Wednesday, October 3, 2018


By age 9 or 10, she had her first doubts about the faith, and not long after, she felt confident telling her parents: The Catholic Church, Agata Leoniddi said, seemed “outdated and backwards.”

The language at Mass was archaic. The teaching was rigid and unwelcoming. And some of the issues most important to her — including gender equality — were not discussed in church, where the leaders were entirely male. Leoniddi had spent her childhood within the church, but more and more, she was reaching the conclusion of so many young people in the developed world who’ve abandoned organized religion and, in particular, the scandal-riddled Catholic faith.

“I don’t think the church understands my generation,” said Leoniddi, now 12, who lives in a village among rolling hills 50 miles outside of Rome. “We are not like our grandfathers.”
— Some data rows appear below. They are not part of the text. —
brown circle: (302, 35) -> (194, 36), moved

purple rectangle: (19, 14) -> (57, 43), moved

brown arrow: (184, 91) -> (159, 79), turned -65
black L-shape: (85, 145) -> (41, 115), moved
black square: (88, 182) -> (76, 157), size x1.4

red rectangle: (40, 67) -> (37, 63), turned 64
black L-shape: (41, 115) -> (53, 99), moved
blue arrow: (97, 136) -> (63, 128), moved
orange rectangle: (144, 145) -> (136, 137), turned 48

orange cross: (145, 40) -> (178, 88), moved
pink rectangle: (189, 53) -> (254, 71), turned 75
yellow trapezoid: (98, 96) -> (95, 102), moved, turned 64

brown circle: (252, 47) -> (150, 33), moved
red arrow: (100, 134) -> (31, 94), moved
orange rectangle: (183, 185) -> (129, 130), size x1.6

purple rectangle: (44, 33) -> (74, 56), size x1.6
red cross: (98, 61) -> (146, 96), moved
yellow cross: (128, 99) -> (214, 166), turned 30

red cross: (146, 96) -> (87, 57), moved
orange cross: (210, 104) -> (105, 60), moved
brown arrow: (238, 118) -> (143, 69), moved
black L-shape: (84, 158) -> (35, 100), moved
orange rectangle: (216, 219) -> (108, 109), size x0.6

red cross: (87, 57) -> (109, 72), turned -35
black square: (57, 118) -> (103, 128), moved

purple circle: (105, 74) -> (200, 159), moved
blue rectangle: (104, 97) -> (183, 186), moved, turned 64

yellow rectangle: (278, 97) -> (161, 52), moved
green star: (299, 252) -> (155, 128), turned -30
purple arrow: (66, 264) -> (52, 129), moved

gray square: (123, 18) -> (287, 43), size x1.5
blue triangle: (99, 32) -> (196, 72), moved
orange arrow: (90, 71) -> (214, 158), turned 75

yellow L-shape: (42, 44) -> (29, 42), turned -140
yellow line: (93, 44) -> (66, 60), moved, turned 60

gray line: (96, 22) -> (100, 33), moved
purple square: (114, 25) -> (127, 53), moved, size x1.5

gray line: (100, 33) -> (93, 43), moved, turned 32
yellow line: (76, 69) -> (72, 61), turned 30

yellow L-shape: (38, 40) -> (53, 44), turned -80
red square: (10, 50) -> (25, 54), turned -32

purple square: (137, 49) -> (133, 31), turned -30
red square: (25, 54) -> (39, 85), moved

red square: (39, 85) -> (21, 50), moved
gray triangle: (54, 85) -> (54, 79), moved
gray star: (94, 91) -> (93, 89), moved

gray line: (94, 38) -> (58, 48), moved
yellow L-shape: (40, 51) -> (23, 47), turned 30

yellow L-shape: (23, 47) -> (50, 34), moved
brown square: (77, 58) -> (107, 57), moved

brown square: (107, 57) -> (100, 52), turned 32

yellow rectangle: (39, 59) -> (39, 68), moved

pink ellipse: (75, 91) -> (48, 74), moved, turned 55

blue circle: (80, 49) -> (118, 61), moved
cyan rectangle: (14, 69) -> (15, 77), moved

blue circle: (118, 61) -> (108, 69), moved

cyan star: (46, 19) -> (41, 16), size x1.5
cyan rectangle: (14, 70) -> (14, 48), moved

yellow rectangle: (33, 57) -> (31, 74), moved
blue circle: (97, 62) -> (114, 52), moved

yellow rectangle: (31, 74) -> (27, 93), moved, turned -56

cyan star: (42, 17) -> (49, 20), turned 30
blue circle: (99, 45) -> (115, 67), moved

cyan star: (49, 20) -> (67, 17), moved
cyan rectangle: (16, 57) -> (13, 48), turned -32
The failure to attract and retain young people has become a central focus this month as the Vatican holds a major summit on the topic of youths within the faith. Among the pressing questions is whether an institution often criticized as out of touch can regain relevance for a younger generation — and whether the church’s power brokers are willing to listen to what those people have to say.


Robert Kumpel said...

The Vatican SHOULD be worried that it is losing young people. Because the Church IS. They should be even MORE worried, however about their completely impotent approach to reaching young people. Compromising and trying to "get hip" is a proven failure. If little Miss Leoniddi's Church WAS doing its job, Catholic educators would have explained to her a long time ago the TRUTH about "gender equality" and done so in a way that articulates the Church's position and prepared Leoniddi to defend her faith rather than slowly move away from it.

In 1989, I was in graduate school, living in San Diego. I was very depressed and one of the reasons was because I felt like I was the last believing Catholic in my age group. I hung out sometimes at the Newman Center at my local university, but aside from Mass (always the guitar thing) it was just the same boilerplate social activist stuff. Many of the members despised what the Church taught and many openly defied the Church's teachings on, shall we say, certain moral issues.

One afternoon, I attended Mass at the Old Mission (Junipero Serra's first) and was approached by a fellow about my age. His name was Matt Pinto. He invited me to a new young adult group he was starting there. I was cynical, but figured, "What have I got to lose besides an hour or two?" Our first meeting attended by about 8 people, was called "Proud to be Catholic." Matt was an apologist with Catholic Answers (He is now the president and founder of Ascension Press) and he put us on fire for our faith. We began to get speakers come in and teach us about pro-life issues, sexual orientation controversies, how to deal with cult missionaries at your door, how to answer Evangelical Protestants, the truth about the Inquisition, and various other fascinating things about our faith we could not possibly have gotten anywhere else. We became active in the community. We did outreach to help unwed mothers, we did pro-life prayer vigils at Planned Parenthood and persuaded many women not to kill their babies. And we became defenders of our faith, not wimpy stutterers who passively watch their Church being publicly damned and do nothing about it. THAT IS HOW YOU GET AND KEEP YOUNG PEOPLE. YOU GIVE THEM THE REAL THING AND YOU TEACH THEM WHY IT ENDURES WHEN ALL ELSE IS PASSING AWAY.

And that is what our leaders refuse to do. So go listen to your "nothing is really a sin" homilies and dance to your "Christian rock" and other pointless pandering. The ship is sinking because we have no captain willing to take the helm and steer it in its proper direction. God help us.

Robert Kumpel said...

I forgot to mention. Within a month, we had over 40 people coming. Within a year, it was not uncommon to have meetings with more than 100 people.


Fr. Allan J. McDonald said...

Of course this is the secular view of what the Church should do and yes, you are correct that this child was not and is not being properly formed first by her parents in the domestic Church and then by the institutional Church. Apologetics has to be a part of our agenda in this highly individualistic time we live.

We can't forget that being Catholic, following Jesus, means conversion, a change of attitudes and practices that are contrary to the Gospel. And that means martyrdom sometimes.

Can you imagine first century martyrs reading this crap? The Church has never caved to paganism.

Catechist Kev said...

What Robert said!

Anonymous said...

Miss Leoniddi's statement sounds scripted, IMHO. Just maybe the reason young folks are leaving the Church is because a bunch of progressive old farts are telling them to.

Dan said...

I cant even imagine a 1950's Catholic reading this crapola.

Henry said...

Keep the Novus Ordo . . . Say goodbye to the young folks.